Sure. We have that now. But it also wouldn't be the same along the same longitude. Yes, 6AM would be the same, but now sunrise, midday, and sunset would all vary. At least with noon-based time zones, midday occurs at the same time along longitudes. People have an expectation that noon occurs midday, which is why the system is set up the way it is. This is how it was before we had time zones. It's a human-interface thing, more than anything else.
Am I missing something? Sure, we could have all sorts of different schemes. Most of them are not going to match human intuitions.
My guess is that what is intuitive for time keeping has changed over time (no pun intended). Consider back when most people were living directly or nearly directly off the land in single families or small groups, working very hard to grow enough food or catch enough fish or game to keep alive.
I think that they would use three references for time: sunrise, noon, and sunset. Sunrise would be the main one, because that marks the time when the dangers of the night go away, and your domestic animals wake up, and you have light to start working your fields or hunting your game. I think noon would mostly simply be used for pacing--it marks when you have used up half of your daylight, and so is a good time to judge if you are working at a good pace or need to pick it up for the rest of the day.
For such a person, if they had a use for a clock at all, a sunrise synced clock would be intuitive because it would put the things they do at relatively fixed clock times each day. For example, if it takes you about four hours working the fields each morning to get hungry enough to need a lunch break, then on a sunrise clock that has you starting in the fields at 8 AM everyday, you are coming back to the house for lunch at 12 PM every day.

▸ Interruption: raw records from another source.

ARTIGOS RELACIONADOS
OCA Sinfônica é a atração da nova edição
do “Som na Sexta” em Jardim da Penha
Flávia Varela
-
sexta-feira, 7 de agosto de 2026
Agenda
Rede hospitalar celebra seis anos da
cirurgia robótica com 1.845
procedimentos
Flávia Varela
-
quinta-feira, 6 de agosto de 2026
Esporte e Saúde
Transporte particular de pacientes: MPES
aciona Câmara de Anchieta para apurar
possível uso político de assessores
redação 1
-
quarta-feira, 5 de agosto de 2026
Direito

On a noon-based clock, you would be starting in the fields at a different time each day, and so if you came in after four hours you would be arriving back at the house expecting lunch at a different time each day.
For people at that "barely making it off the land" stage, pretty much everything they might need timekeeping for is tied to sunrise or sunset in a similar way so those are the intuitive references for time.
It's not until you get a large enough and diverse enough society that you have people doing significant things that are not directly tied to just staying alive off of the land, and doing things that involve synchronizing with people who are traveling a long way, that noon-based starts to make a lot of sense.
As settlements become bigger and bigger and more specialized, the dark becomes less dangerous, more work is done indoors by candle light or lantern light, and syncing to the sun becomes less and less important. More and more of our time is dictated by the clock and noon-based makes even more sense because it is clock friendly.
But now we've reached a point where we have enough leisure time that we actually do want some sun synchronization. We want to go to work earlier in the summer, when the sun rises earlier, so that we'll more time for play in the sunlight after work.
The most obvious way to do that would be to change work hours. Normal offices hours would change to 8 to 4 for the summer from the normal 9 to 5, and we would not fiddle with the clocks.
I suppose this was not done because it require too many people to act. Instead we diddle the clocks, so the clock says you are starting work at 9 in the summer, but it is astronomically an hour earlier than the time you started work the rest of the year.
What I'm suggesting in my earlier comment is that now that clocks are actually computers that can do quite sophisticated calculation, we could use a psuedo-sunrise based time has both the daylight maximizing property of daylight savings time and has the reproducibility and consistency of noon-based.
You can think of it as a kind of continuous or near-continuous daylight savings time, where instead of adjusting the clock with a big jump twice a year, it is adjusted either continuously or in a small step every day.
I appreciate the time and thought you put into this. I've written elsewhere about this (some in comments on this submission), but rather than again poorly transcribe my thoughts, I'll link to the best summary I've found (also linked elsewhere in this thread):
I certainly appreciate the desire to utilize sunlight. I've spent the plurality of my life north of 45°N, and boy is it getting dark now!
Edit to add: Just discovered that the same site has a piece on continuous time zones, which is pretty much what you're proposing: https://qntm.org/continuous
Interesting, but holy shit, how it would break everything.
Having a day defined as a period of constant length of 24 hours is, I feel, a feature, not a bug. It allows for scheduling, for easily mapping between hours and days in your head. The system being anchored at the point more-less in the middle between sunrise and sunset is elegant, IMO, because - as you say - "the extra daylight is split evenly between morning and evening". This synchronizes the day period with our circadian rhythm (based on day/night cycle), which allows for easier dealing with other people.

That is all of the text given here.